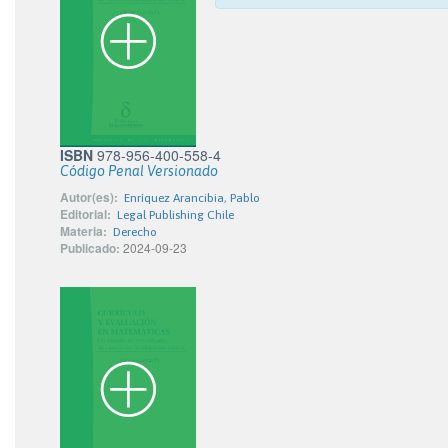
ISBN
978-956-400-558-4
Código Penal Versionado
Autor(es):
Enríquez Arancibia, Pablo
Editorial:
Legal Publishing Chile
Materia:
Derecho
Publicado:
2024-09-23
--
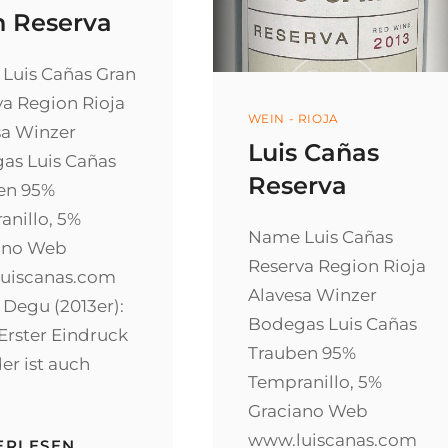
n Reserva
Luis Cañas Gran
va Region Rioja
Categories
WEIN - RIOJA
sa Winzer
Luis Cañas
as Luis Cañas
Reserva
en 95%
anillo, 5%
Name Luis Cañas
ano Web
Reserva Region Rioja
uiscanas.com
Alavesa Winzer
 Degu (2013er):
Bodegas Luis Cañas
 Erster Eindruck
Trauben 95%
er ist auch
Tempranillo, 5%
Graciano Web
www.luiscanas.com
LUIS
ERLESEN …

__TASK TO CARRY OUT__
Copy each line of the records containing the string "Region".

__EXERCISE OUTPUT__
va Region Rioja
Reserva Region Rioja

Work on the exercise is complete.